Williams was later called to be the second counselor in the First Presidency, he donated land to the church for the construction of buildings to further the work of kingdom, and he saw an angel at the dedication of the Kirtland temple -- the angel was also identified as the Savior. But there were also trials; there were disagreements regarding his role as a justice of the peace, an argument with the prophet Joseph Smith regarding business affairs of the Kirtland Safety Society, and his daughter married a man who would be less than faithful to the church.
The saints had experienced difficulties in building up the Kingdom of God in Ohio and in Jackson Country, Missouri. Yet this was followed by the Pentecostal experience at the dedication of the Kirtland temple. Such a marvelous experience as this, however, failed to provide protection in the troubles that followed, and some fell away, like many of those Lehi saw in his dream, to wander off in forbidden paths. Others went through the same experiences, but remained faithful through still more trials in Missouri and Illinois.
Despite the trials he experienced, it could be said that President Williams had success, prominence and spritual fulfillment in Kirtland. When he left Kirtland, he would lose almost everything. At a conference in Missouri, members refused to sustain him as second counselor in the First Presidency and he lost this position. An invalid son, whose healing had been promised if he and his wife remained faithful, passed away. His son-in-law became involved with other members turning against the church and collaborating with its enemies. Finally, Williams would be excommunicated from the church as the saints departed for Illinois.
A descendant of Frederick G Williams would speculate that he suffered guilt by association as he tried to mediate with his son-in-law and others who were turning against the church, trying to persuade them to return to the fold. Additionally, Williams was absent when the saints were making the trek to Illinois, and many who were absent at that time were excommunicated.
Williams may, however, have been absent because of his work in settling an estate belonging to a member of the church, for which he spent three days in court in Far West in March 1839. The business of settling the estate allowed Williams to visit Joseph Smith who was then in Liberty Jail.
In later years, Brigham Young appeared to admit a mistake had been made when he would teasingly ask Frederick's wife Rebecca if she had forgiven him yet -- she would teasingly answer that she had not.
It is certainly possible that Williams had committed an offense worthy of being excommunicated, but no documentation can be found regarding what that offense might have been. Even so, when Joseph Smith arrived in Illinois, he counseled Frederick G. Williams to submit himself before the church and ask for forgiveness. Williams did so in April 1840, and was received back into the fellowship of the church.
There may have been some hard feelings following this episode, however, as Dr. Williams chose to set up his medical practice in the town of Quincy, rather than in Nauvoo. Still, Williams remained faithful until his death in October 1842, at the age of fifty-four.
Not long before his passing, he and his wife paid a visit to the Prophet Joseph in Nauvoo. On a carriage ride, Joseph took a turn too quickly and overturned the carriage. As they parted, the prophet said that he hated to see Frederick leave, for he was going home to die.

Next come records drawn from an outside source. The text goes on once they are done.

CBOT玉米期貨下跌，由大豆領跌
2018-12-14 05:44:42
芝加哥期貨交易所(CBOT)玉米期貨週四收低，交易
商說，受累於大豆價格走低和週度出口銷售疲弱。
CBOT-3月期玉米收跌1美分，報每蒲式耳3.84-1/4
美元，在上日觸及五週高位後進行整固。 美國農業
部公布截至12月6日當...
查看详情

Frederick's wife, Rebecca, and his son, Ezra, would cross the plains to settle in the valley of the Great Salt Lake. Ezra Williams would establish the first hospital west of the Mississippi in 1852, when the Williamses converted their spacious two-story, seven room adobe home, which stood at 44 East North Temple in Salt Lake City.

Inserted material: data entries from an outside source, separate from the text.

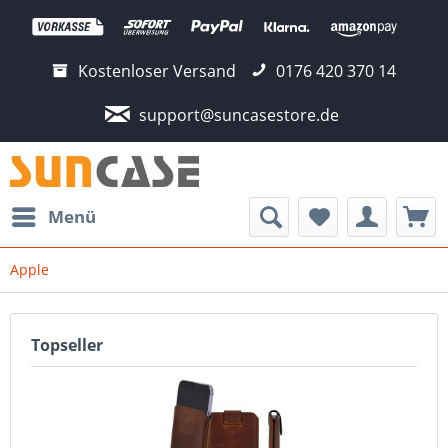
Kostenloser Versand
0176 420 370 14
support@suncasestore.de
Menü
Apple
Topseller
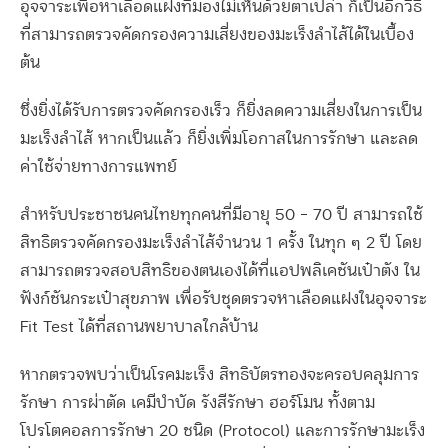
อุจจาระเพื่อหาเลือดแฝงที่มองไม่เห็นด้วยตาเปล่า ก็เป็นอีกวิธี
ที่สามารถตรวจคัดกรองความเสี่ยงของมะเร็งลำไส้ได้ในเบื้อง
ต้น
ซึ่งยิ่งได้รับการตรวจคัดกรองเร็ว ก็ยิ่งลดความเสี่ยงในการเป็น
มะเร็งลำไส้ หากเป็นแล้ว ก็ยิ่งเพิ่มโอกาสในการรักษา และลด
ค่าใช้จ่ายทางการแพทย์
สำหรับประชาชนคนไทยทุกคนที่มีอายุ 50 – 70 ปี สามารถใช้
สิทธิตรวจคัดกรองมะเร็งลำไส้จำนวน 1 ครั้ง ในทุก ๆ 2 ปี โดย
สามารถตรวจสอบสิทธิของตนเองได้ที่แอปพลิเคชันเป๋าตัง ใน
ฟังก์ชันกระเป๋าสุขภาพ เพื่อรับชุดตรวจหาเลือดแฝงในอุจจาระ
Fit Test ได้ที่สถานพยาบาลใกล้บ้าน
หากตรวจพบว่าเป็นโรคมะเร็ง สิทธิบัตรทองจะครอบคลุมการ
รักษา การผ่าตัด เคมีบำบัด รังสีรักษา ฮอร์โมน ทั้งตาม
โปรโตคอลการรักษา 20 ชนิด (Protocol) และการรักษามะเร็ง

Despite everything he had lost, despite the difficulties he had experienced, Frederick G. Williams remained faithful to the end. Whatever disagreements he may have had, even emotional scars, what mattered to him was that Joseph Smith was a prophet of God and that the Book of Mormon was the word of God. His commitment to the gospel was deep enough that he died full in the faith.
His wife, Rebecca, experienced her own trials, on top of those she shared with Frederick. When she joined the church she was rejected by her parents, who refused to answer her attempts to communicate with them by letter. As noted, she would cross the plains with her son to gather with the saints in Zion. She then endured slanderous statements against her late husband -- some charged that he had been part of the mob at Carthage, despite proceeding his friend Joseph in death by almost two years. Like her husband, and many of their descendants, she stayed true to the faith.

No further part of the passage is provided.